- [Activity] As the answer, set down the lines below from the one containing "Recent Videos" through the one containing "Storm and Rain", exactly and inclusively, and no others.

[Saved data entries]
┄┄┄┄┄┄┄┄┄┄
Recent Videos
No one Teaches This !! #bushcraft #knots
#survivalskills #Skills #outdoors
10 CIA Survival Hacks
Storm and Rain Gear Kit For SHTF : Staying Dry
┄┄┄┄┄┄┄┄┄┄
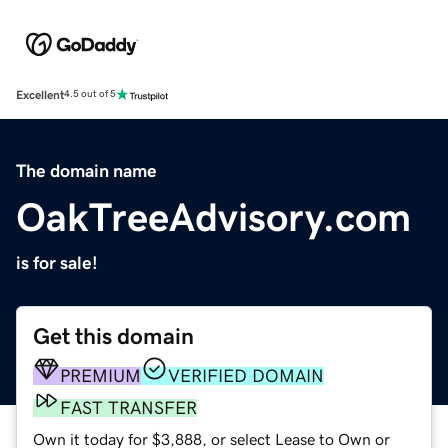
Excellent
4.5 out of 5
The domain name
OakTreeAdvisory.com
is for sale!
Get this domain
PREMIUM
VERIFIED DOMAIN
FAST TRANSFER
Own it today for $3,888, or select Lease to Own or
┄┄┄┄┄┄┄┄┄┄
- [Completed task]
Recent Videos
No one Teaches This !! #bushcraft #knots
#survivalskills #Skills #outdoors
10 CIA Survival Hacks
Storm and Rain Gear Kit For SHTF : Staying Dry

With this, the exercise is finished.